__Work order__: In the answer, each entry below appears exactly as given, and no picture appears at all.

Saved data entries
==================================================
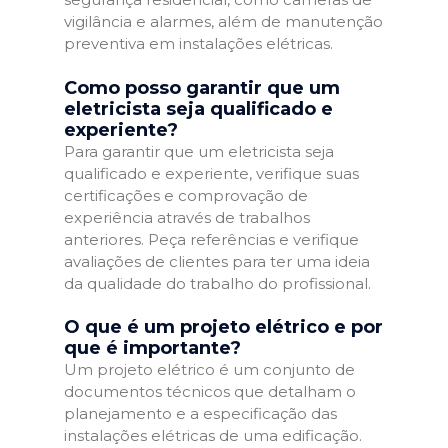
vigilância e alarmes, além de manutenção
preventiva em instalações elétricas.
Como posso garantir que um
eletricista seja qualificado e
experiente?
Para garantir que um eletricista seja
qualificado e experiente, verifique suas
certificações e comprovação de
experiência através de trabalhos
anteriores. Peça referências e verifique
avaliações de clientes para ter uma ideia
da qualidade do trabalho do profissional.
O que é um projeto elétrico e por
que é importante?
Um projeto elétrico é um conjunto de
documentos técnicos que detalham o
planejamento e a especificação das
instalações elétricas de uma edificação.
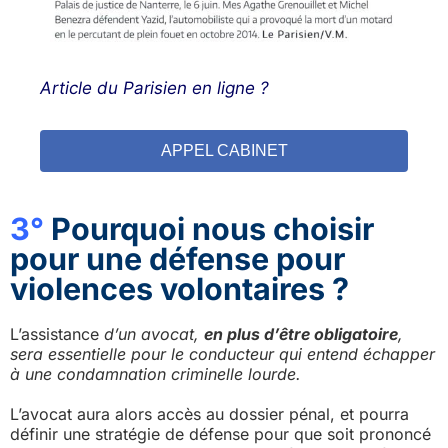
Article du Parisien en ligne ?
APPEL CABINET
3°
Pourquoi nous choisir
pour une défense pour
violences volontaires ?
L’assistance
d’un avocat,
en plus d’être obligatoire
,
sera essentielle pour le conducteur qui entend échapper
à une condamnation criminelle lourde.
L’avocat aura alors accès au dossier pénal, et pourra
définir une stratégie de défense pour que soit prononcé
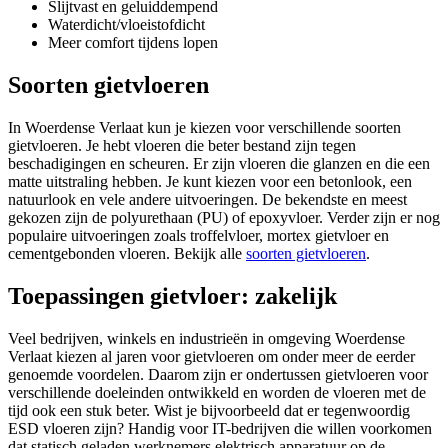
Slijtvast en geluiddempend
Waterdicht/vloeistofdicht
Meer comfort tijdens lopen
Soorten gietvloeren
In Woerdense Verlaat kun je kiezen voor verschillende soorten
gietvloeren. Je hebt vloeren die beter bestand zijn tegen
beschadigingen en scheuren. Er zijn vloeren die glanzen en die een
matte uitstraling hebben. Je kunt kiezen voor een betonlook, een
natuurlook en vele andere uitvoeringen. De bekendste en meest
gekozen zijn de polyurethaan (PU) of epoxyvloer. Verder zijn er nog
populaire uitvoeringen zoals troffelvloer, mortex gietvloer en
cementgebonden vloeren. Bekijk alle
soorten gietvloeren
.
Toepassingen gietvloer: zakelijk
Veel bedrijven, winkels en industrieën in omgeving Woerdense
Verlaat kiezen al jaren voor gietvloeren om onder meer de eerder
genoemde voordelen. Daarom zijn er ondertussen gietvloeren voor
verschillende doeleinden ontwikkeld en worden de vloeren met de
tijd ook een stuk beter. Wist je bijvoorbeeld dat er tegenwoordig
ESD vloeren zijn? Handig voor IT-bedrijven die willen voorkomen
dat statisch geladen werknemers elektrisch apparatuur op de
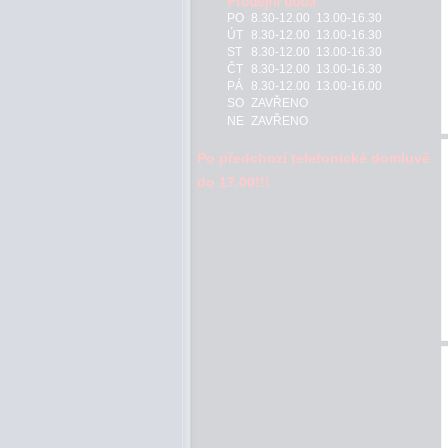
PO
8.30-12.00 13.00-16.30
ÚT
8.30-12.00 13.00-16.30
ST
8.30-12.00 13.00-16.30
ČT
8.30-12.00 13.00-16.30
PÁ
8.30-12.00 13.00-16.00
SO
ZAVŘENO
NE
ZAVŘENO
Po předchozí telefonické domluvě
do 17.00!!!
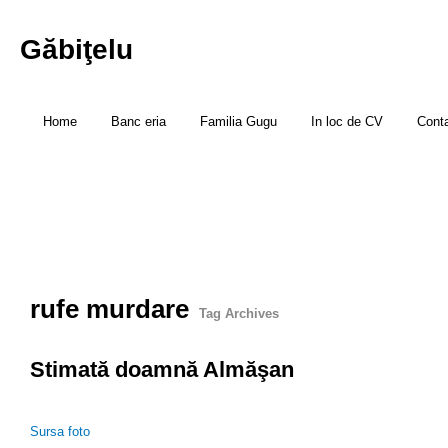
Găbiţelu
Home
Banc eria
Familia Gugu
In loc de CV
Cont
rufe murdare
Tag Archives
Stimată doamnă Almăşan
Sursa foto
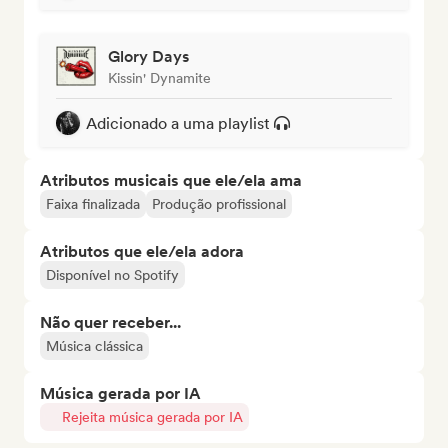
Glory Days
Kissin' Dynamite
Adicionado a uma playlist
Atributos musicais que ele/ela ama
Faixa finalizada
Produção profissional
Atributos que ele/ela adora
Disponível no Spotify
Não quer receber...
Música clássica
Música gerada por IA
Rejeita música gerada por IA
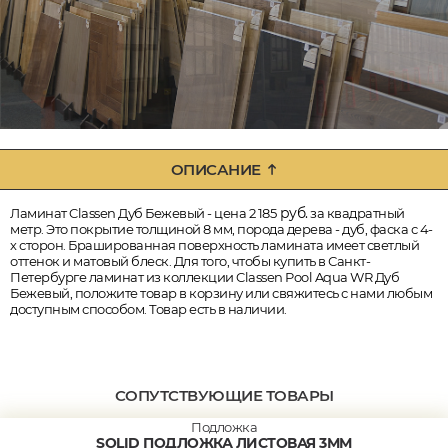
ОПИСАНИЕ
руб.
Ламинат Classen Дуб Бежевый - цена 2 185
за квадратный
метр. Это покрытие толщиной 8 мм, порода дерева - дуб, фаска с 4-
х сторон. Брашированная поверхность ламината имеет светлый
оттенок и матовый блеск. Для того, чтобы купить в Санкт-
Петербурге ламинат из коллекции Classen Pool Aqua WR Дуб
Бежевый, положите товар в корзину или свяжитесь с нами любым
доступным способом. Товар есть в наличии.
СОПУТСТВУЮЩИЕ ТОВАРЫ
Подложка
SOLID ПОДЛОЖКА ЛИСТОВАЯ 3ММ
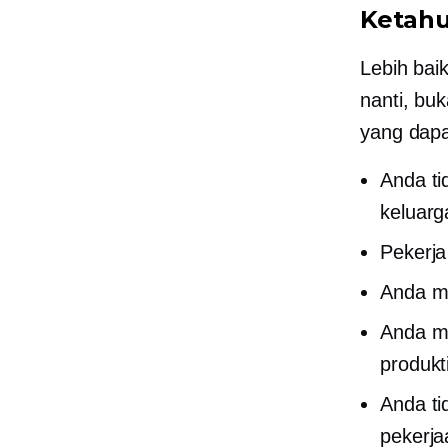
Ketahu
Lebih bai
nanti, bu
yang dapa
Anda ti
keluarg
Pekerja
Anda me
Anda me
produkt
Anda ti
pekerja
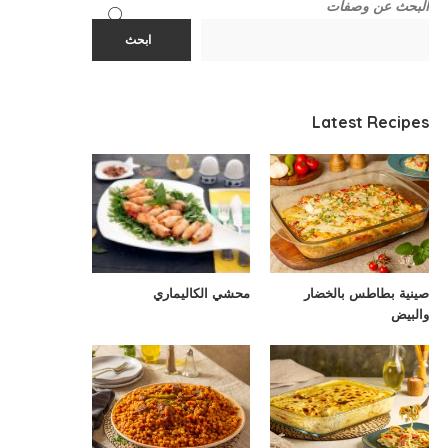
البحث عن وصفات
ابحث
Latest Recipes
صينية بطاطس بالخضار
محشي الكاليماري
والبيض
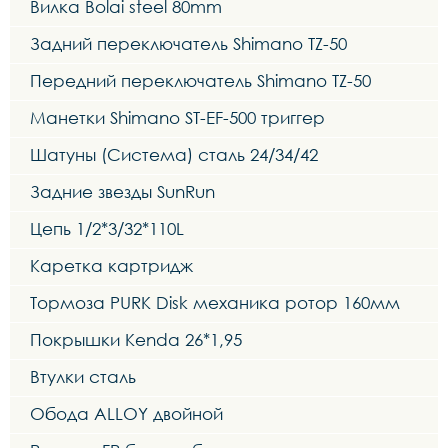
Вилка Bolai steel 80mm
Задний переключатель Shimano TZ-50
Передний переключатель Shimano TZ-50
Манетки Shimano ST-EF-500 триггер
Шатуны (Система) сталь 24/34/42
Задние звезды SunRun
Цепь 1/2*3/32*110L
Каретка картридж
Тормоза PURK Disk механика ротор 160мм
Покрышки Kenda 26*1,95
Втулки сталь
Обода ALLOY двойной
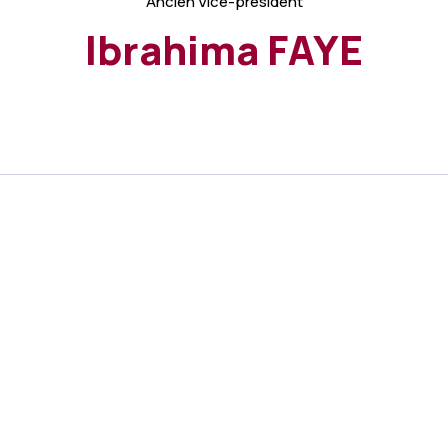
Ancien Vice-président
Ibrahima FAYE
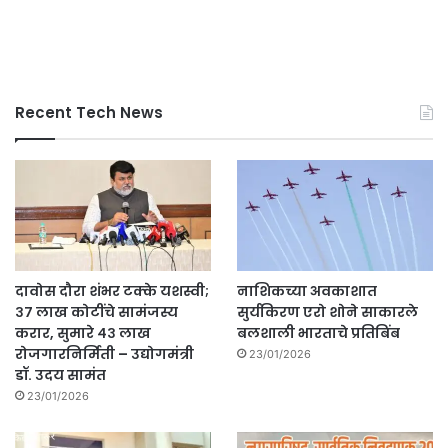
Recent Tech News
दावोस दौरा शंभर टक्के यशस्वी;
नाशिकच्या अवकाशात
३७ लाख कोटींचे सामंजस्य
सुर्यकिरण एरो शोने साकारले
करार, सुमारे ४३ लाख
बलशाली भारताचे प्रतिबिंब
रोजगारनिर्मिती – उद्योगमंत्री
23/01/2026
डॉ. उदय सामंत
23/01/2026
==================================================
__Output__:
vigilância e alarmes, além de manutenção
preventiva em instalações elétricas.
Como posso garantir que um
eletricista seja qualificado e
experiente?
Para garantir que um eletricista seja
qualificado e experiente, verifique suas
certificações e comprovação de
experiência através de trabalhos
anteriores. Peça referências e verifique
avaliações de clientes para ter uma ideia
da qualidade do trabalho do profissional.
O que é um projeto elétrico e por
que é importante?
Um projeto elétrico é um conjunto de
documentos técnicos que detalham o
planejamento e a especificação das
instalações elétricas de uma edificação.
Article du Parisien en ligne ?
APPEL CABINET
3°
Pourquoi nous choisir
pour une défense pour
violences volontaires ?
L’assistance
d’un avocat,
en plus d’être obligatoire
,
sera essentielle pour le conducteur qui entend échapper
à une condamnation criminelle lourde.
L’avocat aura alors accès au dossier pénal, et pourra
définir une stratégie de défense pour que soit prononcé
Slijtvast en geluiddempend
Waterdicht/vloeistofdicht
Meer comfort tijdens lopen
Soorten gietvloeren
In Woerdense Verlaat kun je kiezen voor verschillende soorten
gietvloeren. Je hebt vloeren die beter bestand zijn tegen
beschadigingen en scheuren. Er zijn vloeren die glanzen en die een
matte uitstraling hebben. Je kunt kiezen voor een betonlook, een
natuurlook en vele andere uitvoeringen. De bekendste en meest
gekozen zijn de polyurethaan (PU) of epoxyvloer. Verder zijn er nog
populaire uitvoeringen zoals troffelvloer, mortex gietvloer en
cementgebonden vloeren. Bekijk alle
soorten gietvloeren
.
Toepassingen gietvloer: zakelijk
Veel bedrijven, winkels en industrieën in omgeving Woerdense
Verlaat kiezen al jaren voor gietvloeren om onder meer de eerder
genoemde voordelen. Daarom zijn er ondertussen gietvloeren voor
verschillende doeleinden ontwikkeld en worden de vloeren met de
tijd ook een stuk beter. Wist je bijvoorbeeld dat er tegenwoordig
ESD vloeren zijn? Handig voor IT-bedrijven die willen voorkomen
dat statisch geladen werknemers elektrisch apparatuur op de
PO
8.30-12.00 13.00-16.30
ÚT
8.30-12.00 13.00-16.30
ST
8.30-12.00 13.00-16.30
ČT
8.30-12.00 13.00-16.30
PÁ
8.30-12.00 13.00-16.00
SO
ZAVŘENO
NE
ZAVŘENO
Po předchozí telefonické domluvě
do 17.00!!!
Găbiţelu
Home
Banc eria
Familia Gugu
In loc de CV
Cont
rufe murdare
Tag Archives
Stimată doamnă Almăşan
Sursa foto
Glory Days
Kissin' Dynamite
Adicionado a uma playlist
Atributos musicais que ele/ela ama
Faixa finalizada
Produção profissional
Atributos que ele/ela adora
Disponível no Spotify
Não quer receber...
Música clássica
Música gerada por IA
Rejeita música gerada por IA
ОПИСАНИЕ
руб.
Ламинат Classen Дуб Бежевый - цена 2 185
за квадратный
метр. Это покрытие толщиной 8 мм, порода дерева - дуб, фаска с 4-
х сторон. Брашированная поверхность ламината имеет светлый
оттенок и матовый блеск. Для того, чтобы купить в Санкт-
Петербурге ламинат из коллекции Classen Pool Aqua WR Дуб
Бежевый, положите товар в корзину или свяжитесь с нами любым
доступным способом. Товар есть в наличии.
СОПУТСТВУЮЩИЕ ТОВАРЫ
Подложка
SOLID ПОДЛОЖКА ЛИСТОВАЯ 3ММ
Ketahu
Lebih bai
nanti, bu
yang dapa
Anda ti
keluarg
Pekerja
Anda me
Anda me
produkt
Anda ti
pekerja
البحث عن وصفات
ابحث
Latest Recipes
صينية بطاطس بالخضار
محشي الكاليماري
والبيض
Вилка Bolai steel 80mm
Задний переключатель Shimano TZ-50
Передний переключатель Shimano TZ-50
Манетки Shimano ST-EF-500 триггер
Шатуны (Система) сталь 24/34/42
Задние звезды SunRun
Цепь 1/2*3/32*110L
Каретка картридж
Тормоза PURK Disk механика ротор 160мм
Покрышки Kenda 26*1,95
Втулки сталь
Обода ALLOY двойной
Ancien Vice-président
Ibrahima FAYE
Recent Tech News
दावोस दौरा शंभर टक्के यशस्वी;
नाशिकच्या अवकाशात
३७ लाख कोटींचे सामंजस्य
सुर्यकिरण एरो शोने साकारले
करार, सुमारे ४३ लाख
बलशाली भारताचे प्रतिबिंब
रोजगारनिर्मिती – उद्योगमंत्री
23/01/2026
डॉ. उदय सामंत
23/01/2026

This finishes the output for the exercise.